VectorSpaceLab / OmniGen

OmniGen: Unified Image Generation. https://arxiv.org/pdf/2409.11340

MIT License

2.54k stars 189 forks source link

Image editing loss function #62

Open brycegoh opened 1 week ago

brycegoh commented 1 week ago

As mentioned in the research paper section 2.2, for image editing tasks, the loss function was modified to amplify the difference between the input and target image.

However, it seems like the released code did not include that loss function when the task is image_edit or am I misunderstanding the code?

Code snippet for reference: https://github.com/VectorSpaceLab/OmniGen/blob/2ef5c32fa9b96993cacea34cd8e24ea04c800c59/OmniGen/train_helper/loss.py#L51-L59

Loss function in question:

Thanks!

staoxiao commented 1 week ago

@brycegoh, applying the weights would make the code more complex. To simplify it (since this feature is mostly unnecessary and only used for image editing tasks), we haven't implemented this feature yet. We plan to add it later.

brycegoh commented 1 week ago

@staoxiao I see. Then, is the released model weights trained using the weighted loss function or just MSE?

staoxiao commented 1 week ago

Yes, the model use weighted loss for the editing task during training.

brycegoh commented 1 week ago

@staoxiao, in that case, would it be possible to release that version of the training script? Or at least release the code for the weighted loss function that your team has already implemented as a reference?

staoxiao commented 1 week ago

Sure, I will add this function within this week.
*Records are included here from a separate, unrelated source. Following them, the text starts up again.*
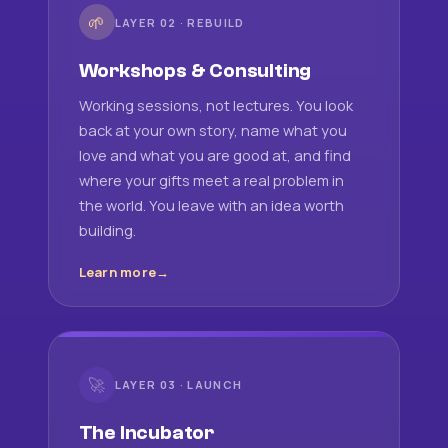
🌱
LAYER 02 · REBUILD
Workshops & Consulting
Working sessions, not lectures. You look
back at your own story, name what you
love and what you are good at, and find
where your gifts meet a real problem in
the world. You leave with an idea worth
building.
Learn more
🚀
LAYER 03 · LAUNCH
The Incubator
brycegoh commented 1 week ago

@staoxiao, thank you!

staoxiao commented 2 days ago

Hi, @brycegoh, I updated loss.py and train.py, and you can refer to these codes. To run it, you'll also need to modify data.py: select which data to weight, you can add a special string to your task_type for filtering.

rphly commented 1 day ago

@staoxiao With reference to your code in train.py- when choosing whether to reinforce, zero out, or ignore reinforcement entirely, was this an empirical decision or did the team just come up with this approach and stuck with it?

We tried implementing this while training an image editing diffusion model, and found that sometimes the model would generate almost identical output given input- which would fall under your zero-weight out scenario. I will give this a try and see if it improves things.

staoxiao commented 14 hours ago

@rphly , these hyperparameters were simply chosen based on the observation of a few examples, and since the results met our expectations, I did not try other settings.